Task:
Under this line are the records; write out word for word the part that begins at the line containing "haben zwei Vorteile: Sie" and ends at the line containing "verwendet. Diese Feigenkonfitüre", and no more.

[[ Data for the task open ]]

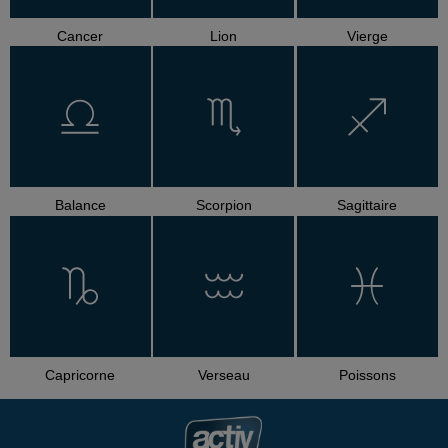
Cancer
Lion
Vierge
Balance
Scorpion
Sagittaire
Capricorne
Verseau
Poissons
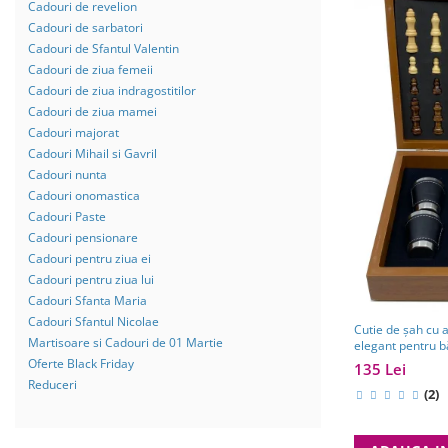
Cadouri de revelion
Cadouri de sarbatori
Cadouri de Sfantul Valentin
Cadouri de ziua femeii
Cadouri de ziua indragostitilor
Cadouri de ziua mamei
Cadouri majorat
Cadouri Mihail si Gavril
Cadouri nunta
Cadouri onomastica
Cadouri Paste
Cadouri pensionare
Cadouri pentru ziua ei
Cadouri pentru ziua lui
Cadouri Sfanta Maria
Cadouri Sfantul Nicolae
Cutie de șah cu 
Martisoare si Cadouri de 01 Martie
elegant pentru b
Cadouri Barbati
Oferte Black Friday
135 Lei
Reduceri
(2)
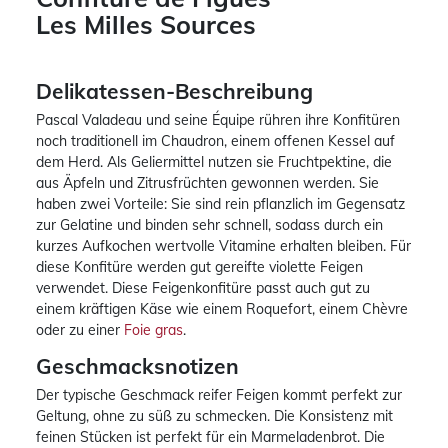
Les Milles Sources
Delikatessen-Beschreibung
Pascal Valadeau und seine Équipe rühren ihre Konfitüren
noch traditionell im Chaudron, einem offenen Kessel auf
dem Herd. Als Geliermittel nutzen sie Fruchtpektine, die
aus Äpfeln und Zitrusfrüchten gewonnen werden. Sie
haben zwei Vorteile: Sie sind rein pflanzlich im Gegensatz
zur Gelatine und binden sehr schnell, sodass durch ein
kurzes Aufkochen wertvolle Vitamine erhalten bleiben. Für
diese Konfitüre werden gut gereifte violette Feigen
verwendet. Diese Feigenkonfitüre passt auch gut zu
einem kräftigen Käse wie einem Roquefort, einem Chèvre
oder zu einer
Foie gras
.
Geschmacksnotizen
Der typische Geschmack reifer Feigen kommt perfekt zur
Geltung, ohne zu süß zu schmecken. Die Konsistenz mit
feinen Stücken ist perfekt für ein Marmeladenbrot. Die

[[ Data for the task closed ]]
[[ Data for the task open ]]

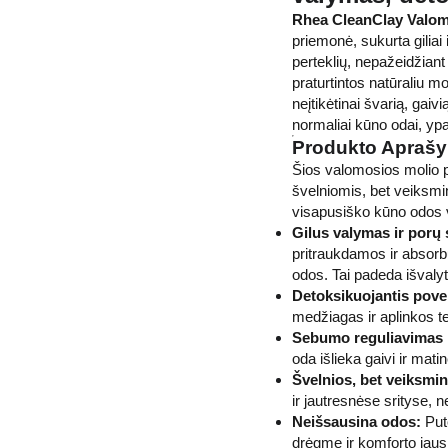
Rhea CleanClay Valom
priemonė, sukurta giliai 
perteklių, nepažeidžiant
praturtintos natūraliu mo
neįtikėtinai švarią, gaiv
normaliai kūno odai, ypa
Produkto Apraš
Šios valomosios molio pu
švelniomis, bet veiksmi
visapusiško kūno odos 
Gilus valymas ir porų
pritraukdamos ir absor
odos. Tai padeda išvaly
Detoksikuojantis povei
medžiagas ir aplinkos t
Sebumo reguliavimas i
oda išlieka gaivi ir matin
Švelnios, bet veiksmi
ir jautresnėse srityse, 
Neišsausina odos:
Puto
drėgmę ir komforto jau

[[ Data for the task closed ]]

Answer:
haben zwei Vorteile: Sie sind rein pflanzlich im Gegensatz
zur Gelatine und binden sehr schnell, sodass durch ein
kurzes Aufkochen wertvolle Vitamine erhalten bleiben. Für
diese Konfitüre werden gut gereifte violette Feigen
verwendet. Diese Feigenkonfitüre passt auch gut zu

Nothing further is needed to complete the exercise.